Thank you so much for inviting me to sit in on your Microbiology class. What a busy room! I
guess I picked a great day to visit!! 30 plus Manchester University students and 12 visiting
Juniors from around the state and Ohio! Certainly, there was a lot going on!

It was great that you began class by sharing what was going on with events on campus. To
open with a conversation about the Solidarity Week events was really a nice touch,
especially thinking about it as a way of supporting community. I also like how you reviewed
information about the assignments coming up, and responding to questions about what
would be on the test.

Another reason that was nice to visit microbial epidemics! It was interesting that you
could share examples of coevolution and examples of how a virus could be used to address
population control. You have a natural style of interacting with the students. Using real
world examples with vaccinations and discussing how the biology ties to their behaviors
was very interesting.

I really appreciated hearing how public health education is a strong control strategy. It is
an important reality to pair drug intervention along with education. Addressing it with
both autism and HIV was brilliant. I wish the students would have jumped in more at this
point to have discussed more about how their behaviors tie with these infections. It sounds
like their behaviors have been discussed throughout the semester, though, so maybe it was
just a point that had been repeatedly reviewed.

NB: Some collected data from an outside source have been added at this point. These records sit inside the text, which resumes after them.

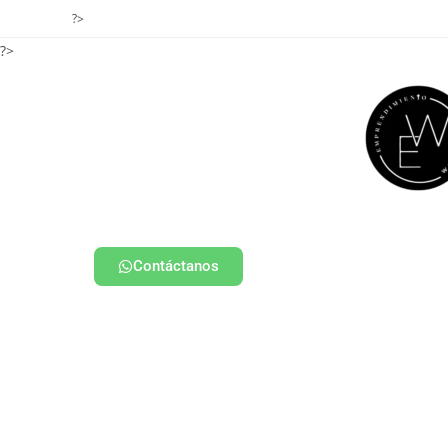
?>
?>
Contáctanos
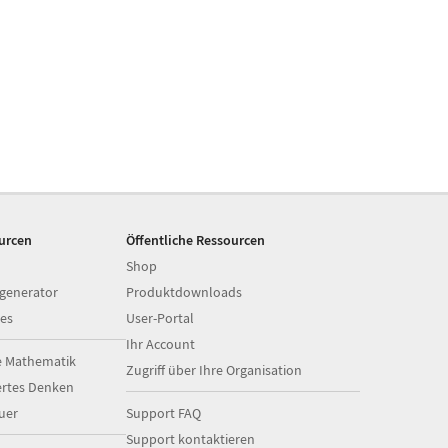
ourcen
Öffentliche Ressourcen
Shop
generator
Produktdownloads
es
User-Portal
Ihr Account
e Mathematik
Zugriff über Ihre Organisation
ertes Denken
uer
Support FAQ
Support kontaktieren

At the point in the presentation when you were discussing controls against transmission, I
would have loved to see you use a partnered think-pair-share (think about an issue,
partner up, share what your ideas are). To have the students talk as immunologists and
how they might work to quarantine or reduce transmission. It would have been interesting
to have heard their ideas about what might work best, and whether or not their ideas
would work with Center for Disease Control/World Health Organization surveillance,
quarantines, and controls. Students always seem to appreciate when their ideas match
reality, and this would have been a nice link.

I really thought the conversation about how deaths in Africa when compared with the
Americas were so significantly different. To analyze different populations and
environmental influences. The questions that followed about the impact of cancer on 20%
of American deaths in comparison with 4% African deaths were interesting. Where we live
and what we do makes an impact on human beings and what impacts us. Developing
technology that allows us to develop longer and live in areas we didnt previously inhabit
makes a difference, and the students seemed to grasp this clearly.

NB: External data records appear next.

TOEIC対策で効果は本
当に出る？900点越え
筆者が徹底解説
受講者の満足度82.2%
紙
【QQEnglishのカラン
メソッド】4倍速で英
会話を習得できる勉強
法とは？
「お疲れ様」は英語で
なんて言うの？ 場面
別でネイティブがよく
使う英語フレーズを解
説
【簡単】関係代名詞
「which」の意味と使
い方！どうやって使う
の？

It was great that as common forms of biological weapons were mentioned, the students
could apply their previous knowledge to the information that was previously reviewed. It is
clear that they are aware that infection through skin is less lethal than consumption, which
is better than inhalation. It is somewhat amusing as an outsider (perhaps a bit frightening),
that students knew so much about biological warfare? Wow frightening to think about
the power of their knowledge.

Overall, it was an excellent class. I like the methods that you use, and I appreciate that you
have such nice interaction during lecture. The only suggestion I might actually make would
be to consider the power of partnered conversation or small group work to allow them to
process what is learned and shared during lecture.

Otherwise, a simply delightful and interesting class!

Thank you again for allowing me to visit!